Table 2 Results of experiments running with a relative low frequency and large amplitude torque

4.3 Discussion and analysis

(i) For the experiment 1 in Subsection 4.1

From Table 1,compared with the results of the experiment based on CM,the torque estimation method based on CM-KF can bring little improvement to the torque estimation of the system (the RMS of torque difference from 0.602 2 N·m to 0.194 9 N·m,while having a bigger maximum torque difference 2.132 N·m compared to 1.754 N·m).

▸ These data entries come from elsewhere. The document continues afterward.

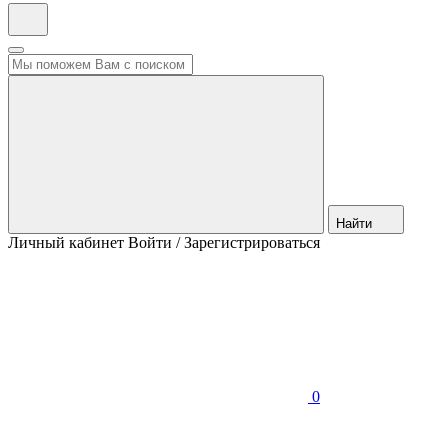
Найти
Личный кабинет
Войти / Зарегистрироваться
0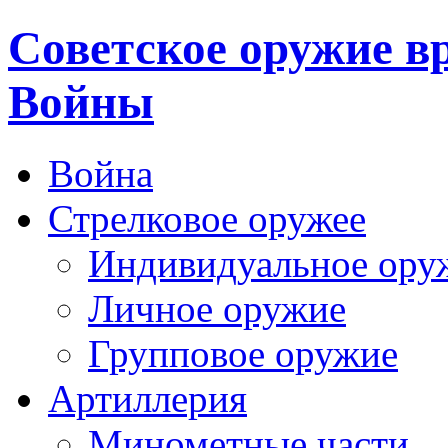
Cоветское оружие в
Войны
Война
Стрелковое оружее
Индивидуальное ору
Личное оружие
Групповое оружие
Артиллерия
Минометные части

Compared with the results of experiment based on CM,torque estimation method based on CM-UKF has effectively reduced the max torque difference from 1.754 N·m to 0.579 3 N·m,and the RMS of the difference from 0.602 2 N·m to 0.062 6 N·m which shows 89.6% improvement of the estimated torque accuracy.We also get that the max position difference is 0.004 222° (about 4.1% of max position difference in the torque estimation method based on CM),which is quite small and the method is proved to be effective to track the joint movement.

(ii) For the experiment 2 in Subsection 4.2

From Table 2,compared with the results of the experiment based on CM,the torque estimation method based on CM-KF can bring little improvement to the torque estimation of the system (max position difference from 0.218 8° to 0.063 91°,while the RMS of torque difference from 1.172 3 N·m to 2.948 7 N·m,and having a bigger max torque difference 5.232 N·m compared to 2.430 N·m).

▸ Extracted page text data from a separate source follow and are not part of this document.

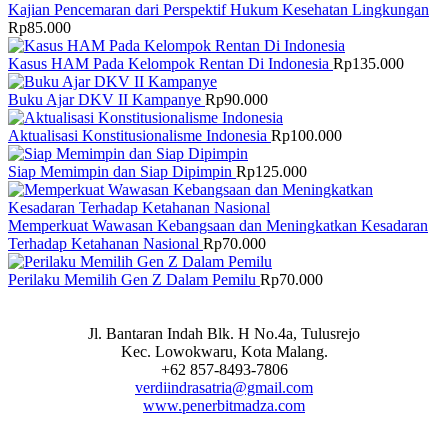
Kajian Pencemaran dari Perspektif Hukum Kesehatan Lingkungan
Rp
85.000
Kasus HAM Pada Kelompok Rentan Di Indonesia
Rp
135.000
Buku Ajar DKV II Kampanye
Rp
90.000
Aktualisasi Konstitusionalisme Indonesia
Rp
100.000
Siap Memimpin dan Siap Dipimpin
Rp
125.000
Memperkuat Wawasan Kebangsaan dan Meningkatkan Kesadaran
Terhadap Ketahanan Nasional
Rp
70.000
Perilaku Memilih Gen Z Dalam Pemilu
Rp
70.000
Jl. Bantaran Indah Blk. H No.4a, Tulusrejo
Kec. Lowokwaru, Kota Malang.
+62 857-8493-7806
verdiindrasatria@gmail.com
www.penerbitmadza.com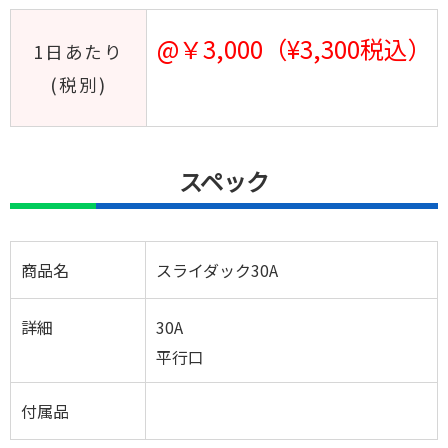
@￥3,000（¥3,300税込）
1日あたり
(税別)
スペック
商品名
スライダック30A
詳細
30A
平行口
付属品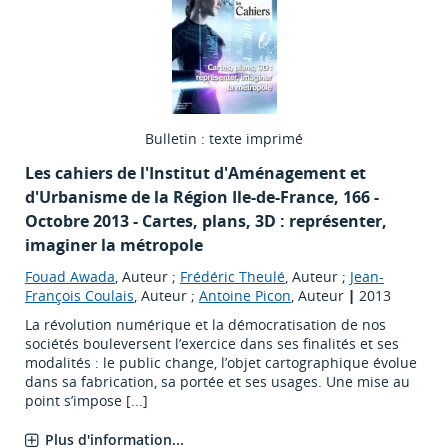
Bulletin : texte imprimé
Les cahiers de l'Institut d'Aménagement et
d'Urbanisme de la Région Ile-de-France
, 166 -
Octobre 2013 - Cartes, plans, 3D : représenter,
imaginer la métropole
Fouad Awada
, Auteur ;
Frédéric Theulé
, Auteur ;
Jean-
François Coulais
, Auteur ;
Antoine Picon
, Auteur
|
2013
La révolution numérique et la démocratisation de nos
sociétés bouleversent l’exercice dans ses finalités et ses
modalités : le public change, l’objet cartographique évolue
dans sa fabrication, sa portée et ses usages. Une mise au
point s’impose [...]
Plus d'information...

Compared with the results of the experiment based on CM,torque estimation method based on CM-UKF has effectively reduced the max torque difference from 2.430 N·m to 1.034 N·m,and the RMS of the difference from 1.172 3 N·m to 0.048 2 N·m which shows 95.9% improvement of the estimated torque accuracy.We also get that the max position difference is 0.000 260 4° (about 0.12%of the maximum position difference in the torque estimation method based on CM),which is quite small and the method is proved to be effective to track the movement of the joint.

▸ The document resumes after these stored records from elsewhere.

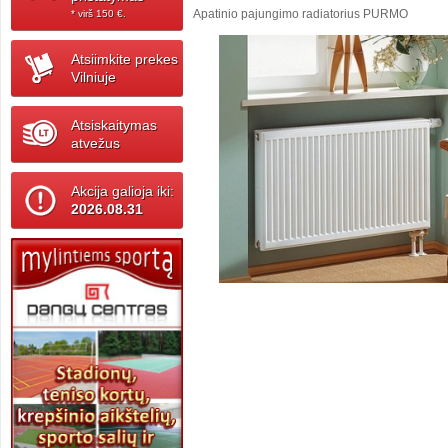
Apatinio pajungimo radiatorius PURMO
* virš 150 ‎€.
Atsiimkite prekes
Vilniuje
Atsiskaitymas
atvežus
Akcija galioja iki:
2026.08.31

As has been discussed in Subsection 3.1,the system nonlinearity mainly originates from the three parts of the harmonic drive components.Based on experiments conducted with the two kinds of input (high frequency and small amplitude torque,low frequency and large amplitude torque),it is easy to see that the torque estimation method based on CM-KF can bring little or no improvement of the estimated torque accuracy,while the proposed torque estimation method based on CM-UKF really can bring great improvements of the estimated torque accuracy (89.6% and 95.9% improvements of the estimated torque accuracy based on the RMS of torque difference).

5.Conclusions

This manuscript proposes a new technique to raise the accuracy of the joint output torque based on the CM-UKF optimization algorithm.The harmonic drive compliance model is developed on the constituent components and mechanical characteristic of a harmonic drive,then the scheme of the joint torque estimation is proposed.This method is built on the dynamic characteristics of the whole system.To improve,implement,and validate the proposed method,the experiments are carried out with two other reference experiments (experiment based on CM and experiment based on CM-KF).

The experiment based on CM-KF will only give a reference to guide and help to improve the proposed torque estimation method (CM-UKF).The experiments conducted with the two kinds of input (high frequency and small amplitude torque,low frequency and large amplitude torque),have shown that the proposed torque estimation method based on CM-UKF really can bring great improvements of the estimated torque accuracy (89.6%and 95.9% improvements of the estimated torque accuracy based on the RMS of torque difference).And the max position differences are only 0.004 222° and 0.000 260 4° (about 4.1% and 0.12% of the max position difference in torque estimation method depending on CM,respectively),which are quite small.Therefore,the proposed torque estimation method (CM-UKF) is proved effective to track the joint movement,and the results have verified the effectiveness of the proposed torque estimation method.

Thereafter,more comprehensive and complex experimental environment will be considered to further improve the existing torque estimation methods.